その瞳に溺れる
07

 あんな場所で自分の弱い場所をさらしてイかされるなんて恥辱以外なにでもないと思うが、それだけで溜飲が下がるほど自分はお安くはできていない。もし少しでも遅れていたら、もし気づかぬままだったら、そう思うと腹立たしさが増す。
 誰が悪いなどとそんな細かいことを言うつもりはない。ただすべてが悪い方向に噛み合っただけだ。けれどそれだけのことで頭に血を上らせている自分にもいささか戸惑いを覚える。
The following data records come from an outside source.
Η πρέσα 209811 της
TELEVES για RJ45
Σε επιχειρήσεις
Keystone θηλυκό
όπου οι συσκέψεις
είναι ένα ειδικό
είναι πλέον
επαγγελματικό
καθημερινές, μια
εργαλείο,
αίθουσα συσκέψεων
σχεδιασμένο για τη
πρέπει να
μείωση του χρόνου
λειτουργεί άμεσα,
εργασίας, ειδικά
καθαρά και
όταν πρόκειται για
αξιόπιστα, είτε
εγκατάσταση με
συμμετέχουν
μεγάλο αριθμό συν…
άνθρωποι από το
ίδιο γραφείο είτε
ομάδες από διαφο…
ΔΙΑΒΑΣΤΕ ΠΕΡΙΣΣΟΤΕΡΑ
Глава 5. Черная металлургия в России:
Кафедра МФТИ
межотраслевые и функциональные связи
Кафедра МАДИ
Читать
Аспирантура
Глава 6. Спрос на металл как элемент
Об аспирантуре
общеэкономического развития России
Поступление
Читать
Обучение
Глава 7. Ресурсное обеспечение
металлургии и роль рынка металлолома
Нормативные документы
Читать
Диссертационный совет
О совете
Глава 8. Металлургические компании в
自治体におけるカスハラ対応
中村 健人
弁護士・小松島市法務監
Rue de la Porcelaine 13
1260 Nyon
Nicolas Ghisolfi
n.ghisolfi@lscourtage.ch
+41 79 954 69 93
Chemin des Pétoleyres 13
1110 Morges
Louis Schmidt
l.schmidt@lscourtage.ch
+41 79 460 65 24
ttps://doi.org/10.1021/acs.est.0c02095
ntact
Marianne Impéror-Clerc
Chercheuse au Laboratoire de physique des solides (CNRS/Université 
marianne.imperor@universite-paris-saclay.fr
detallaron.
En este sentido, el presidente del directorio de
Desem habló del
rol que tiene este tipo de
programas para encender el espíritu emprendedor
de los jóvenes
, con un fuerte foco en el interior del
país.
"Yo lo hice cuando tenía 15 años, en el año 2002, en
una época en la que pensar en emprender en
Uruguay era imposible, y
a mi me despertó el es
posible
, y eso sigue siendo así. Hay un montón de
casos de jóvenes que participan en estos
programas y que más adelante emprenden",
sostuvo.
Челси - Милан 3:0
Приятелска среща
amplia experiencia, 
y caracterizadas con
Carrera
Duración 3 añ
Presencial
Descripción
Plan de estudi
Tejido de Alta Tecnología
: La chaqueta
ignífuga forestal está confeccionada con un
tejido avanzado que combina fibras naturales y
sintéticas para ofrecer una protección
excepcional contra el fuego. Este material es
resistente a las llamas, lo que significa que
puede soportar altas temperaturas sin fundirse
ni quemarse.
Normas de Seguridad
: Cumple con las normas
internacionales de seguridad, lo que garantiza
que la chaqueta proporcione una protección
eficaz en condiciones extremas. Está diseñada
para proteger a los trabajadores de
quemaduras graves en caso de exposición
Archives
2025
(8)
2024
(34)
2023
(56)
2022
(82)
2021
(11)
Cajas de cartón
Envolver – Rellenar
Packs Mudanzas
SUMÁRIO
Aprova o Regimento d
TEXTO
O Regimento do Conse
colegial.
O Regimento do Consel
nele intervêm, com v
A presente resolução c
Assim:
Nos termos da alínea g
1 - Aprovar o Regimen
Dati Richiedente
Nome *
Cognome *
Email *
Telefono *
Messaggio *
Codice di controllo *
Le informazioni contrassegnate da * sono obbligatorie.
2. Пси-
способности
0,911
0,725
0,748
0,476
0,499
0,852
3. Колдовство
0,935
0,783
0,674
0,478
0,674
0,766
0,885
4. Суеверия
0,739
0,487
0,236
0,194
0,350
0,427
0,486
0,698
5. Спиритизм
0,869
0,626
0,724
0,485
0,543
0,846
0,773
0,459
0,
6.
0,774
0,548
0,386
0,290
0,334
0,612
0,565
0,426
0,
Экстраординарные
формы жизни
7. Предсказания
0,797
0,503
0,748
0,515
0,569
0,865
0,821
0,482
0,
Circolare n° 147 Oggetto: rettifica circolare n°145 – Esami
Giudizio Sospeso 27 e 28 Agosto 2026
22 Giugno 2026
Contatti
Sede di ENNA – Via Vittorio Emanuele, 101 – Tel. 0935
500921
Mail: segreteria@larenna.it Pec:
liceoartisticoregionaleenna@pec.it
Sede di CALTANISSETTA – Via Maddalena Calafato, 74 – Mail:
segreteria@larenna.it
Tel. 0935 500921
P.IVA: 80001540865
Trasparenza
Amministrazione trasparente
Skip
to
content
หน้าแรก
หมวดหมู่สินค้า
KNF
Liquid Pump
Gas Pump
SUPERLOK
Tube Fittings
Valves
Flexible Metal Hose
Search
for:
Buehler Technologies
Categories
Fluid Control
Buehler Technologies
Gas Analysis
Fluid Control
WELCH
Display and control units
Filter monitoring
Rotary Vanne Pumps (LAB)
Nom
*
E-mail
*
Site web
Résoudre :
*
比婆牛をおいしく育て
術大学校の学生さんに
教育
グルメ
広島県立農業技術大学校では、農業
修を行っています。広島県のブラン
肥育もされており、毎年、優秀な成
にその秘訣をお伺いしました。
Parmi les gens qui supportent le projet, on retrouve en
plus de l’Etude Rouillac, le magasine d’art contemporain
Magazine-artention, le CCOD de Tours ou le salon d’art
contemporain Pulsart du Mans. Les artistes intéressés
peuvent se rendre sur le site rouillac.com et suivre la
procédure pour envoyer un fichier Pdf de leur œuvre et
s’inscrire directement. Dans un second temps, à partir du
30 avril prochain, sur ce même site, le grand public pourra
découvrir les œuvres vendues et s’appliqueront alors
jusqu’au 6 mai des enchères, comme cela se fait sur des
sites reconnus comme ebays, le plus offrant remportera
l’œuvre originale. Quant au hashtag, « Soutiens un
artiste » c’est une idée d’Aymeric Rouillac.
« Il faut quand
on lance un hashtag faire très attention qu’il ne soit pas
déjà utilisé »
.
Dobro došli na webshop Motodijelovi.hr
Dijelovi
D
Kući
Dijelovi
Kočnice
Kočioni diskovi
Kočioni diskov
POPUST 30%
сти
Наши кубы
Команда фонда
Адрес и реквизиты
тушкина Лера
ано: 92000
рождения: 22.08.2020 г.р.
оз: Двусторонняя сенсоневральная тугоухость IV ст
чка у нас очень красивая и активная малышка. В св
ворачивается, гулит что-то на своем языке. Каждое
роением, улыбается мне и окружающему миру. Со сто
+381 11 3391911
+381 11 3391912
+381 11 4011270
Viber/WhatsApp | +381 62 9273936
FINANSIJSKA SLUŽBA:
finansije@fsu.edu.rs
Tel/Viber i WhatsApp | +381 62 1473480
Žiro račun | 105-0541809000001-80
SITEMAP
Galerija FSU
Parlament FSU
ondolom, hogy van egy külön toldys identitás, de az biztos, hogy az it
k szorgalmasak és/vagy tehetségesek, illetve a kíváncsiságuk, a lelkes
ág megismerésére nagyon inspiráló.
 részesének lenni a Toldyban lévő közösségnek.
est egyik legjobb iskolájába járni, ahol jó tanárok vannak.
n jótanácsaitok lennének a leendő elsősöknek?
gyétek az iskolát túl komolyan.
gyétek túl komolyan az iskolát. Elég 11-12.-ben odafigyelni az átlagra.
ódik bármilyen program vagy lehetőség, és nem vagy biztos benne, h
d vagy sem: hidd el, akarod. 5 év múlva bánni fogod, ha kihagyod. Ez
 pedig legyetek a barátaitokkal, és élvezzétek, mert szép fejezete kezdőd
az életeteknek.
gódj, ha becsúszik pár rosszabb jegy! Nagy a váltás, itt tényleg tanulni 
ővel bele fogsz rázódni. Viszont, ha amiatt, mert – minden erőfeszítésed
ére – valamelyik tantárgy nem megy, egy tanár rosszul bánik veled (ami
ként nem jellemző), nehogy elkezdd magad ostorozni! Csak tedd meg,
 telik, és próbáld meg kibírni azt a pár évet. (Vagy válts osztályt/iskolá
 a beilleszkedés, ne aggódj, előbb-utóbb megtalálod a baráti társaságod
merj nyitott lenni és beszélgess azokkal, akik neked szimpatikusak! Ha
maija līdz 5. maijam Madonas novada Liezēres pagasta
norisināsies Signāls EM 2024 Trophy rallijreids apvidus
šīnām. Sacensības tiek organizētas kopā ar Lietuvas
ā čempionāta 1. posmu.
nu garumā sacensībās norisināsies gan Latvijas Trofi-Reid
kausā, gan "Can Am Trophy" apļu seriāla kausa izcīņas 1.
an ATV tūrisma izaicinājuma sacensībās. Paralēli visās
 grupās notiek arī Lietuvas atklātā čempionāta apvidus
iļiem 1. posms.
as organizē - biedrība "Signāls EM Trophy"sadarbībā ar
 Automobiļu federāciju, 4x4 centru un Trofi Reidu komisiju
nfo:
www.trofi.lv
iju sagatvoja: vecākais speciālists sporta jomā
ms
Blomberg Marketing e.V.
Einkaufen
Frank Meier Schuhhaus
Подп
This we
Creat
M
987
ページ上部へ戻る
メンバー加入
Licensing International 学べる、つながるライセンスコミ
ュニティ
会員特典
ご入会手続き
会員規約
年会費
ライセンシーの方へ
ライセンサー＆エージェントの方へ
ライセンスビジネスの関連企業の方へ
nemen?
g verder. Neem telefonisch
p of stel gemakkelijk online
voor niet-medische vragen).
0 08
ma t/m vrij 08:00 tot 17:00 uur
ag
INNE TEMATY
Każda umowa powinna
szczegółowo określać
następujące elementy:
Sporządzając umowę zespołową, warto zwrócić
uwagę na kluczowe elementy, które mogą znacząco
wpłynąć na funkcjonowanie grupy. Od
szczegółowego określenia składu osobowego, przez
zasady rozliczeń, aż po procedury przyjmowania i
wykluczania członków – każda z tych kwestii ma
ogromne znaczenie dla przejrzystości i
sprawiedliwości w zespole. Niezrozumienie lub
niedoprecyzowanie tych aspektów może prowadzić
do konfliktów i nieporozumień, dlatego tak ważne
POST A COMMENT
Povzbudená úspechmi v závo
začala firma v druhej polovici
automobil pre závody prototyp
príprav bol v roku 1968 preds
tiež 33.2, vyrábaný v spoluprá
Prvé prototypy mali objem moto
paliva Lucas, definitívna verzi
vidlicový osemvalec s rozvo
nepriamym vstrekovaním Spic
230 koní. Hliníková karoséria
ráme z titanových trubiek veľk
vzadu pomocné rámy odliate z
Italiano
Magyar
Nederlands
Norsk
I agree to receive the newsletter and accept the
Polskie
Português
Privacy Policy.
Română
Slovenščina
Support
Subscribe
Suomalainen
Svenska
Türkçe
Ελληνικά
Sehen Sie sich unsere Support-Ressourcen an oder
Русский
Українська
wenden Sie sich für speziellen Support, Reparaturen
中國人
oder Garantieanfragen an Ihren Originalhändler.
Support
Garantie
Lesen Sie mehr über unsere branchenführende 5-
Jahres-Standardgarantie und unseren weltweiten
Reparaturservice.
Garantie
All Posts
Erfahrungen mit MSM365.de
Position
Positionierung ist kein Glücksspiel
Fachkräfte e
「九竜さんっ、待って、待ってください! ごめんなさいっ」

「もうあんたのごめんなさいは聞き飽きた」

「……っ! あ、その、えっと」

 早々に店を引き上げて後ろで必死に謝る声を無視して歩いた。けれど不安でたまらないのだろう竜也は何度も言葉を繰り返す。それになおさら苛立ちを煽られた。
 道の途中で拾ったタクシーに押し込むと怯えた目で見つめてくる。それでも黙って前を向いていれば萎れたように俯いてしまった。これは八つ当たりに近い、それはわかっている。自分と一緒にいることで気が抜けてしまったのだろうと言うのもわかっている。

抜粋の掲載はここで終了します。